De Andrés Lima como director me atrae su gran sentido dramático, su dirección de actores, cómo armoniza el trabajo de estos con una plástica escénica moderna y estéticamente potente, pero pertenece a esa categoría de artistas “comprometidos” que se sienten obligados a colarnos siempre sus ideas políticas ya hable de prostitución, economía o fe.
Paraíso perdido, el poema de John Milton que ayer estrenó en el María Guerrero, reúne excelentes mimbres: actores estupendos en un decorado original y efectivo, pero el poético texto de John Milton que enfrenta a Satán con Dios, en laboriosa adaptación de Helena Tornero, lo presenta, como suele ser habitual, desde del agnosticismo y el pensamiento racional moderno y así no hay manera de comprender la obra original. Todo se reduce a una batalla entre un demonio rebelde y un dios pretencioso y totalitario.
Esta puesta en escena bajo el pensamiento de la modernidad tiene un sinfín de referencias al cine de Kubrick, tan dado en su obra a las paradojas filosóficas. Para empezar, Dios es interpretado por un descomunal Pere Arquillué, que recuerda al doctor Strangelove que interpretó Peter Sellars en ¿Teléfono rojo? Volamos hacia Moscú. Si aquel era paralítico, Arquillué es cojo y usa bastón, lleva gafas como él, y su Dios destila un cinismo desconcertante como el del científico nazi de la cinta dispuesto a acabar con la humanidad.
La imponente voz de Arquillué nos atrapa desde la primera escena, nos guía hasta localizarlo en un lado del escenario, sentado de espaldas al público, lee el texto como un director de teatro moviendo a sus actores sobre la escena. El Dios de Arquillué es un personaje deshumanizado y prepotente. Su antagonista, Satán, lo interpreta una fabulosa actriz, Cristina Plazas, enardecida con el orgullo y el odio y las ganas de venganza que impulsan a su personaje, especie de Prometeo cristiana que prácticamente no sale de la escena.

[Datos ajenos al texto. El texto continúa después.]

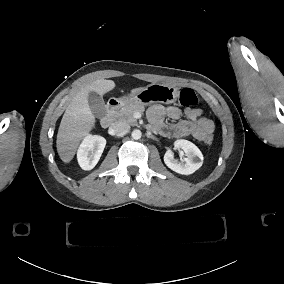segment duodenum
Masks as SVG:
<instances>
[{
    "mask_svg": "<svg viewBox=\"0 0 284 284\" xmlns=\"http://www.w3.org/2000/svg\"><path fill=\"white\" fill-rule=\"evenodd\" d=\"M126 102V98H117L109 100L106 112L103 113L99 118V123L101 127L108 128L112 123L115 111L118 110Z\"/></svg>",
    "mask_w": 284,
    "mask_h": 284,
    "instance_id": "obj_1",
    "label": "duodenum"
}]
</instances>
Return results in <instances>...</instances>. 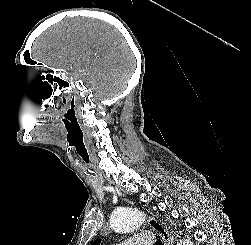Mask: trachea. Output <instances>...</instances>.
<instances>
[{
  "instance_id": "1",
  "label": "trachea",
  "mask_w": 251,
  "mask_h": 245,
  "mask_svg": "<svg viewBox=\"0 0 251 245\" xmlns=\"http://www.w3.org/2000/svg\"><path fill=\"white\" fill-rule=\"evenodd\" d=\"M155 245H162V243H161L160 240H158V241L155 243Z\"/></svg>"
}]
</instances>
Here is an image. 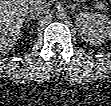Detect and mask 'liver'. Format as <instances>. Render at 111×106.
Segmentation results:
<instances>
[{"label": "liver", "instance_id": "1", "mask_svg": "<svg viewBox=\"0 0 111 106\" xmlns=\"http://www.w3.org/2000/svg\"><path fill=\"white\" fill-rule=\"evenodd\" d=\"M28 0L0 1V52L7 53L17 42L28 14Z\"/></svg>", "mask_w": 111, "mask_h": 106}]
</instances>
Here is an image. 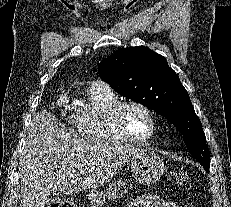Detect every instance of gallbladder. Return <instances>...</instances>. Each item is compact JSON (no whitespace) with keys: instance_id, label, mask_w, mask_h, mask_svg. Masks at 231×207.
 Returning <instances> with one entry per match:
<instances>
[{"instance_id":"1","label":"gallbladder","mask_w":231,"mask_h":207,"mask_svg":"<svg viewBox=\"0 0 231 207\" xmlns=\"http://www.w3.org/2000/svg\"><path fill=\"white\" fill-rule=\"evenodd\" d=\"M64 199V196L60 192H53L49 197L47 201V207H51L54 204H60L62 203V200Z\"/></svg>"}]
</instances>
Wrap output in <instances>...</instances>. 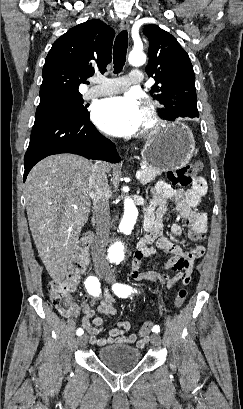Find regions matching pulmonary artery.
<instances>
[{
    "mask_svg": "<svg viewBox=\"0 0 243 409\" xmlns=\"http://www.w3.org/2000/svg\"><path fill=\"white\" fill-rule=\"evenodd\" d=\"M143 78L140 70H132L127 76L117 78L96 77V85L89 88L85 93V97L96 98L105 95L115 94L126 90L131 84L141 83Z\"/></svg>",
    "mask_w": 243,
    "mask_h": 409,
    "instance_id": "obj_1",
    "label": "pulmonary artery"
}]
</instances>
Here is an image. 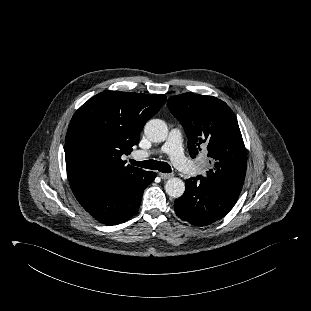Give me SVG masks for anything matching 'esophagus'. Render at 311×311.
Here are the masks:
<instances>
[{
	"label": "esophagus",
	"instance_id": "1",
	"mask_svg": "<svg viewBox=\"0 0 311 311\" xmlns=\"http://www.w3.org/2000/svg\"><path fill=\"white\" fill-rule=\"evenodd\" d=\"M158 174H159V176H160L162 179H169V178L173 177V175H172V174H169V173H162V172H159Z\"/></svg>",
	"mask_w": 311,
	"mask_h": 311
}]
</instances>
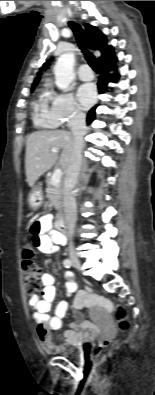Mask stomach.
Segmentation results:
<instances>
[{
	"mask_svg": "<svg viewBox=\"0 0 155 395\" xmlns=\"http://www.w3.org/2000/svg\"><path fill=\"white\" fill-rule=\"evenodd\" d=\"M43 196L40 184H34L29 197V204L32 208H38L42 204Z\"/></svg>",
	"mask_w": 155,
	"mask_h": 395,
	"instance_id": "obj_1",
	"label": "stomach"
}]
</instances>
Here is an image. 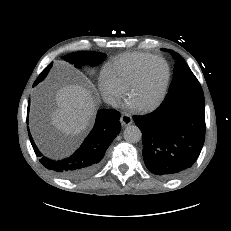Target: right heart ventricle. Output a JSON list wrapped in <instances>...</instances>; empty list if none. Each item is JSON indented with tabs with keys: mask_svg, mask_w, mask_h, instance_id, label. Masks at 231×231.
<instances>
[{
	"mask_svg": "<svg viewBox=\"0 0 231 231\" xmlns=\"http://www.w3.org/2000/svg\"><path fill=\"white\" fill-rule=\"evenodd\" d=\"M150 57L151 54L142 52L122 54L107 63L104 72L126 90L139 67Z\"/></svg>",
	"mask_w": 231,
	"mask_h": 231,
	"instance_id": "obj_1",
	"label": "right heart ventricle"
}]
</instances>
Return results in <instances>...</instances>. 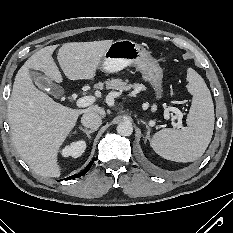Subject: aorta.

Inspirado en el jardín del paraíso del Génesis, Milton publicó la obra en 1667, al final de su vida, cuando ya estaba ciego, viejo y pobre y apartado de la vida política. Había sido un polemista infatigable de las filas del puritano Cromwell. Esta obra bebe del Libro de Job, pero Milton convierte a Satán en protagonista, un desobediente que se niega a adorar al hijo de Dios. Esto hizo que Paraíso perdido se considerara un libro revolucionario para su época, nadie antes había explicado la disidencia de Satán en términos de rebeldía, sino que se había achacado a su soberbia y al desafío de querer equipararse con Dios. Con el tiempo, la obra fue muy apreciada por los románticos y poco después por los amantes de lo gótico y la demonología. Y en el siglo XX ha tenido también muchos seguidores; Nick Cave se inspiró en él para el tema Red Right Hand.
El leitmotiv del espectáculo gira en torno a la omnipotencia de Dios y a por qué no emplea su poder para evitar el mal, la guerra, el sufrimiento... Eterna cuestión que sirve de punto de partida del racionalismo del XVIII para invalidar la religión (Rousseau, Voltaire…) hasta nuestros días. La respuesta de Milton es la misma que hoy sigue en vigor: Dios da a los hombres libertad para escoger su destino y de ellos depende seguir el camino de la virtud o del pecado, del bien o del mal.
El argumento es motivo de chanza en el espectáculo, Satán le acusa de jugar con ventaja, Dios conoce de antemano los planes de los hombres y Él ha creado el bien pero también el mal. Lima aprovecha para colarnos imágenes en una pantalla de cuerpos hacinados de las víctimas de la “solución final” nazi, el estallido de la bomba nuclear, campos de refugiados… una sucesión de fotos de conflictos del siglo XX que justifican la desobediencia a Dios.
Cuando Adán (Rubén de Eguía) y Eva (Lucía Juárez) aparecen en el paraíso volvemos a Kubrick, pero ahora a 2001: una odisea del espacio. Antes también han aparecido dos niñas, encarnación de la Muerte y la Culpa, también cantantes, que recuerdan a las gemelas de El resplandor.
Los peores momentos del espectáculo llegan en su parte final. Son aportaciones que Lima suelta para congraciarse con su feligresía: una apología de los comediantes como aguerridos rebeldes hijos de Satán (todo eso de que eran apestados del poder, cuando actuaban a su sombra y siguen haciéndolo), y el oportunista discurso feminista de Eva, algo equiparable a lo que sería darle un grueso brochazo al cuadro El nacimiento de Venus de Botticelli. Si ya resulta difícil entender un cuadro de temática religiosa en nuestros días, no digamos hacer inteligible el lenguaje de la fe desde los escenarios.